Saved data entries:
━━━━━━━━━━━━━━━━━━━━━━━━━━━━━━
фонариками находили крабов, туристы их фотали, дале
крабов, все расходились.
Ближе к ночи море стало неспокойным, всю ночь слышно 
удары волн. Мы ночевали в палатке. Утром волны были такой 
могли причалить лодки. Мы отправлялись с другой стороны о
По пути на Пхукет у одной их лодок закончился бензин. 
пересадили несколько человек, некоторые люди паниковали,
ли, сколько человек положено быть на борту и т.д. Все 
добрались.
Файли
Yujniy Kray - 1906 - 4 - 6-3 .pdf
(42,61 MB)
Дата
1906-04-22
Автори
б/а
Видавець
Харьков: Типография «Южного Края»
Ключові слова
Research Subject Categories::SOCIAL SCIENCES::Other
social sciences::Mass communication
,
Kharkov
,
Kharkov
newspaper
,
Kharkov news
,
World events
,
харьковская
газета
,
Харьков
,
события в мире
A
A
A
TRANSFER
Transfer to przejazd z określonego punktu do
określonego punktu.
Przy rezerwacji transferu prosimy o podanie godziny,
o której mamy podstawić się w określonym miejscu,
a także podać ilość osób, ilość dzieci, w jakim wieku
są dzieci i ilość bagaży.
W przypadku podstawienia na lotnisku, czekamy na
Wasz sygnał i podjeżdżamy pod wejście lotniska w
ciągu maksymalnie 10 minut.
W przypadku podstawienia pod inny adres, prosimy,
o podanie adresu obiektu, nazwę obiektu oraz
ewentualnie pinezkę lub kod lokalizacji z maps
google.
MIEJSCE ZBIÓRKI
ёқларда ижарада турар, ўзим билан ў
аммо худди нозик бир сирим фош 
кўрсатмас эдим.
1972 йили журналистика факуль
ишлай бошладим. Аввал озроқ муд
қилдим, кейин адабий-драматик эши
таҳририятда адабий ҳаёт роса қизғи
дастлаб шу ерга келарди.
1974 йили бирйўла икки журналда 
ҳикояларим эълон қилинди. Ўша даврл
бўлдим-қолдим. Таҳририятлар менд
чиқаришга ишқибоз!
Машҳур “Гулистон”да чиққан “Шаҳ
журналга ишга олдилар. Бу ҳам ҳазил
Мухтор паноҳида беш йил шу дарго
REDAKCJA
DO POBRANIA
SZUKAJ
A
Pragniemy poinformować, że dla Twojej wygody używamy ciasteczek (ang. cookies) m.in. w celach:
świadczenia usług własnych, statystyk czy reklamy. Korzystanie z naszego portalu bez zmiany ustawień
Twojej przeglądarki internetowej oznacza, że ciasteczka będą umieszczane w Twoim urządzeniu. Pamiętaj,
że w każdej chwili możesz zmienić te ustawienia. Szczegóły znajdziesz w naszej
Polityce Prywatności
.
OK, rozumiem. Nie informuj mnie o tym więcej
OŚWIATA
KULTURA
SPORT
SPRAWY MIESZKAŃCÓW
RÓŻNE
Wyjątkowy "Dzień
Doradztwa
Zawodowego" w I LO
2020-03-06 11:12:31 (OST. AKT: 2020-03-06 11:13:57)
━━━━━━━━━━━━━━━━━━━━━━━━━━━━━━
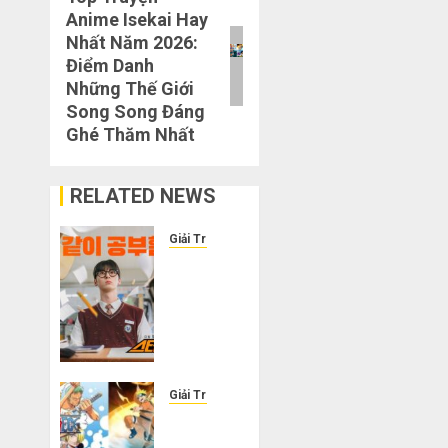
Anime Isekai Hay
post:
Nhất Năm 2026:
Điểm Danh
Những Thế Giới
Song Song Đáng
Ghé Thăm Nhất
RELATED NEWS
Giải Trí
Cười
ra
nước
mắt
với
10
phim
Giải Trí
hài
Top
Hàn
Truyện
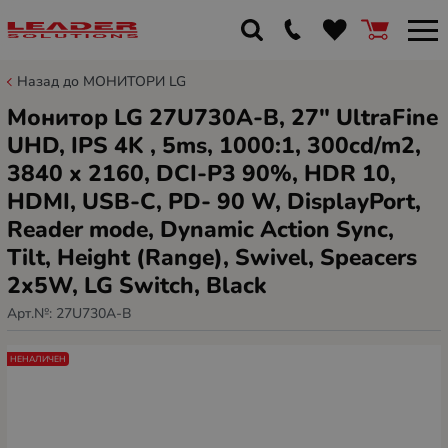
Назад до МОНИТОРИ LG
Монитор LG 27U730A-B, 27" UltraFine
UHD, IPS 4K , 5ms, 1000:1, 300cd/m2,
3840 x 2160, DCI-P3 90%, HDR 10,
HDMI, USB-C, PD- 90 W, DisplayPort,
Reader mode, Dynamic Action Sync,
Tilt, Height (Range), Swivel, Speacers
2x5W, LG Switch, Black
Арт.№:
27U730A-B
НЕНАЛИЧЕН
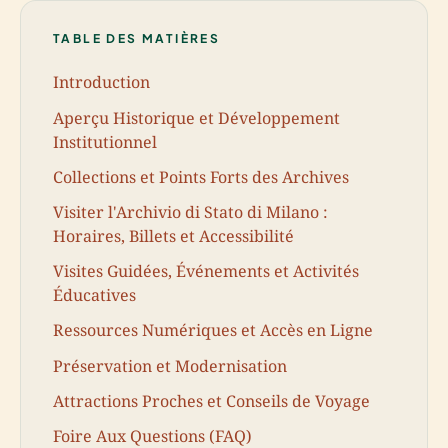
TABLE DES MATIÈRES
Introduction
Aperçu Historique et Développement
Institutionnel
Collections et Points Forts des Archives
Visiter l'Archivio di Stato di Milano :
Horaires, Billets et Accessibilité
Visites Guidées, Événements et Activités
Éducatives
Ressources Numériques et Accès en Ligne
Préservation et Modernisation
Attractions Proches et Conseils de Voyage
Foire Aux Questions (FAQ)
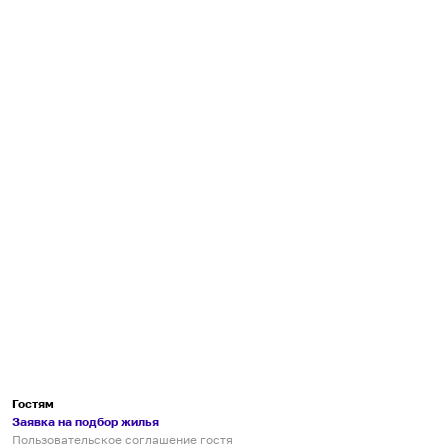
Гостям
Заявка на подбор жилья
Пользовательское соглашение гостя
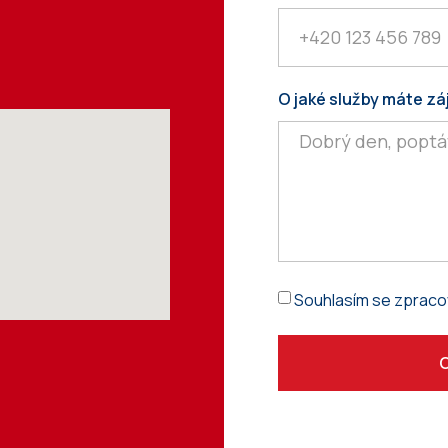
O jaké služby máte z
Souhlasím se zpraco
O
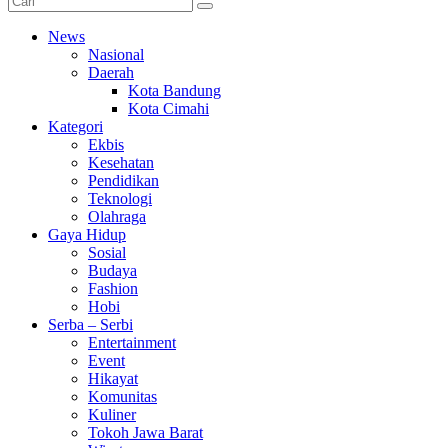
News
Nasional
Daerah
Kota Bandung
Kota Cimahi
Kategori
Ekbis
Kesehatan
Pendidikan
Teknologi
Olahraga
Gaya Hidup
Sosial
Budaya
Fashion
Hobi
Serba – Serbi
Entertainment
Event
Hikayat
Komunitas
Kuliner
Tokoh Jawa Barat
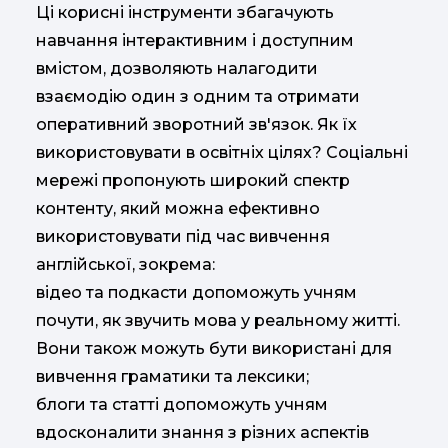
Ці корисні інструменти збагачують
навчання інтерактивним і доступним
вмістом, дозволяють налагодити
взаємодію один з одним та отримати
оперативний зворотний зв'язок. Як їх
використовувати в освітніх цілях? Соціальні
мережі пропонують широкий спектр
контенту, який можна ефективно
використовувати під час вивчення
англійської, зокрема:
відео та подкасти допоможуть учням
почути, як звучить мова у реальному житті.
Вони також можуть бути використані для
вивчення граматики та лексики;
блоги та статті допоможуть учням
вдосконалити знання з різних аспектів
━━━━━━━━━━━━━━━━━━━━━━━━━━━━━━
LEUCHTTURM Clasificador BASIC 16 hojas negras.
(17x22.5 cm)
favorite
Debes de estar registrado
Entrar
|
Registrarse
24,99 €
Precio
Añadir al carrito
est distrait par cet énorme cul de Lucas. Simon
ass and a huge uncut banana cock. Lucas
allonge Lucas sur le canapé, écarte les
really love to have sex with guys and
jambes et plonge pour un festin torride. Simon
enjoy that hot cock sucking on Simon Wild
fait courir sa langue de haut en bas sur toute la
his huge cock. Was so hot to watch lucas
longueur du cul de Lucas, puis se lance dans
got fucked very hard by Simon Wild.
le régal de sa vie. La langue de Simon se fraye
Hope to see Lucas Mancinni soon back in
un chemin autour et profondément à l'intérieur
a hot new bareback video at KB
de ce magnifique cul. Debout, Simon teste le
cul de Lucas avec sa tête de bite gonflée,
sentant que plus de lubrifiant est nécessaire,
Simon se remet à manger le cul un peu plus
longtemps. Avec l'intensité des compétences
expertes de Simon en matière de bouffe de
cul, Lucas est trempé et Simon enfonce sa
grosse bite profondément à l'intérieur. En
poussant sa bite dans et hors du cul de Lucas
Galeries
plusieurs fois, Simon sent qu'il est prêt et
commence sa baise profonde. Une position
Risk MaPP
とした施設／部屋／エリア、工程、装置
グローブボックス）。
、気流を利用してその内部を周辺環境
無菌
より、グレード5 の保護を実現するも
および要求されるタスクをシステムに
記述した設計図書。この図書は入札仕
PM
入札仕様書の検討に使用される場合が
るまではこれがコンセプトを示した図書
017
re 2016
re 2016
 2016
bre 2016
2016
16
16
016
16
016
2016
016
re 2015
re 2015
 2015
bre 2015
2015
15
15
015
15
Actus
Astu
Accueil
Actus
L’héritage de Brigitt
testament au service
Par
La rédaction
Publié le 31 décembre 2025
━━━━━━━━━━━━━━━━━━━━━━━━━━━━━━
What the task asks - Wherever the string "profondément" appears in the data above, copy the line it sits in.

Output of the exercise -
un chemin autour et profondément à l'intérieur
grosse bite profondément à l'intérieur. En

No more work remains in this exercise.